** DATA TO USE **
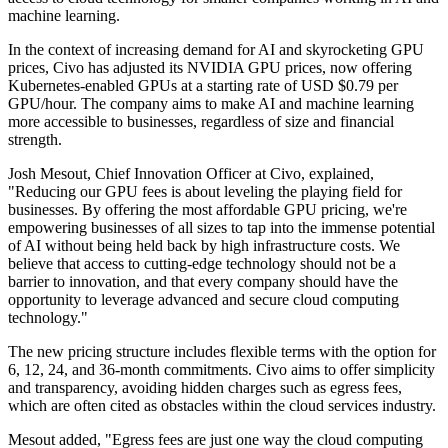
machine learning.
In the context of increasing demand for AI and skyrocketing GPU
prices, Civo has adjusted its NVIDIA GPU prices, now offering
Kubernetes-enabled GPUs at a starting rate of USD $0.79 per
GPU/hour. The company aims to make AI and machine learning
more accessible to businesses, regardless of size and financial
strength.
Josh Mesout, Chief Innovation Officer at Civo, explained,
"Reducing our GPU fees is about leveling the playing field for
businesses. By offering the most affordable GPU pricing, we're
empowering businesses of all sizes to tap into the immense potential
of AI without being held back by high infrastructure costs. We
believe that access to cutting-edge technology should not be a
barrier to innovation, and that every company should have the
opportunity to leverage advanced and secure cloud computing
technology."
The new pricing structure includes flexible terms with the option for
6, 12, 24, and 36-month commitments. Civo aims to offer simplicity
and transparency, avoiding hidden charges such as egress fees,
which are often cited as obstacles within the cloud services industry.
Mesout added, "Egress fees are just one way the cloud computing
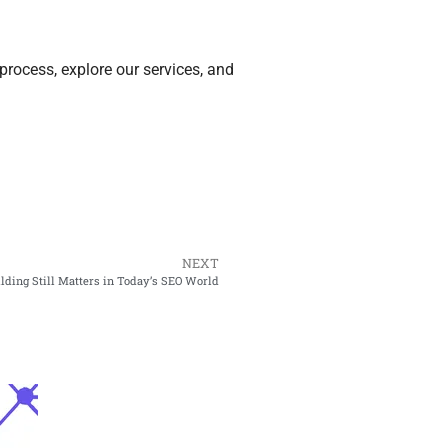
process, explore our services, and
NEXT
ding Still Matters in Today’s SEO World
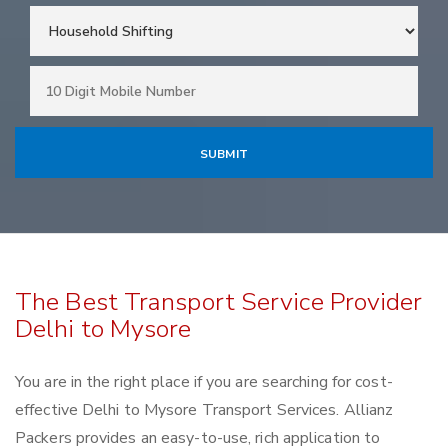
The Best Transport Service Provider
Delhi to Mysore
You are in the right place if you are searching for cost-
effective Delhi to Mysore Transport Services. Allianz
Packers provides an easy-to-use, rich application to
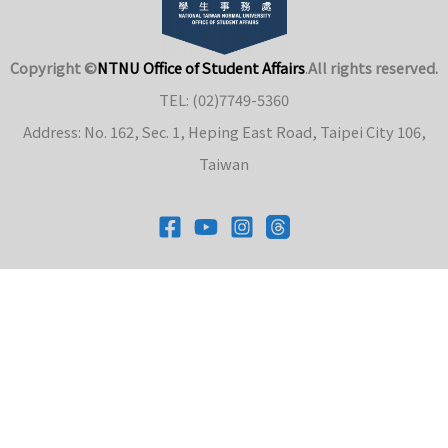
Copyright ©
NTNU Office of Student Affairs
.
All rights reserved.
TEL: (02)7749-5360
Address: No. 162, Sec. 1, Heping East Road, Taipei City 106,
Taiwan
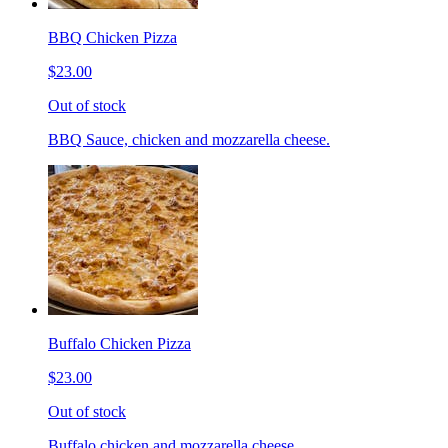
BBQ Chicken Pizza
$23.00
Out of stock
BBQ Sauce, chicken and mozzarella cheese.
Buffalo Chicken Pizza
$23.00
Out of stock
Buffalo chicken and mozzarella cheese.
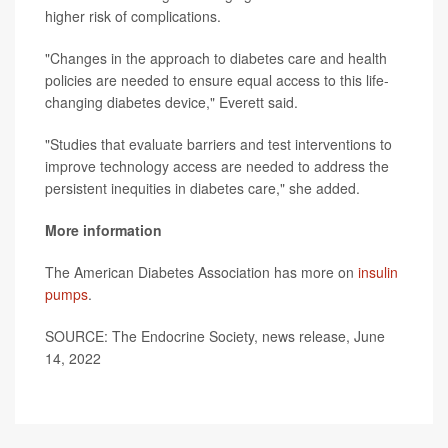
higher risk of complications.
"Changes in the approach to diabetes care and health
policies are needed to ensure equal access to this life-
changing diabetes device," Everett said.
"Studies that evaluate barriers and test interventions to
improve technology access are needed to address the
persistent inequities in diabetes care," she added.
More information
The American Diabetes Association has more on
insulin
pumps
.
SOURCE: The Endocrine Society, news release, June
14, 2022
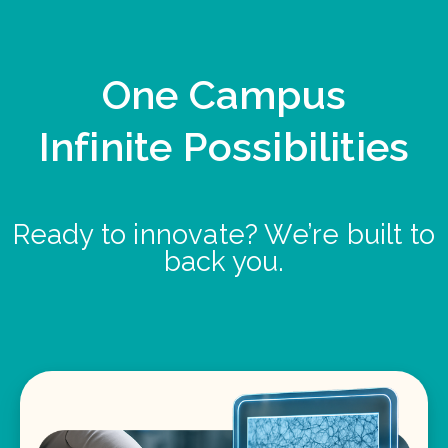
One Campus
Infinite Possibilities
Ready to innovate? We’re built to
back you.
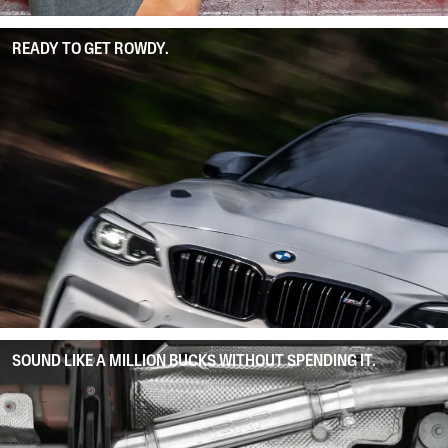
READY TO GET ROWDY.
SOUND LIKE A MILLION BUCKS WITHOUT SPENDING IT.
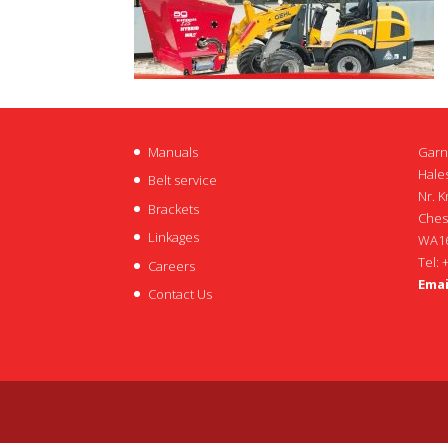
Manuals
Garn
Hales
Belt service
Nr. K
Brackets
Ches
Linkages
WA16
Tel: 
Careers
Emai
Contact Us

** TASK PROMPT **
In the records, the line containing "READY TO GET ROWDY." starts the span and the final line ends it. Output exactly that span, both ends included, with no pictures and nothing else.

** OUTPUT **
READY TO GET ROWDY.
SOUND LIKE A MILLION BUCKS WITHOUT SPENDING IT.
Manuals
Garn
Hales
Belt service
Nr. K
Brackets
Ches
Linkages
WA16
Tel: 
Careers
Emai
Contact Us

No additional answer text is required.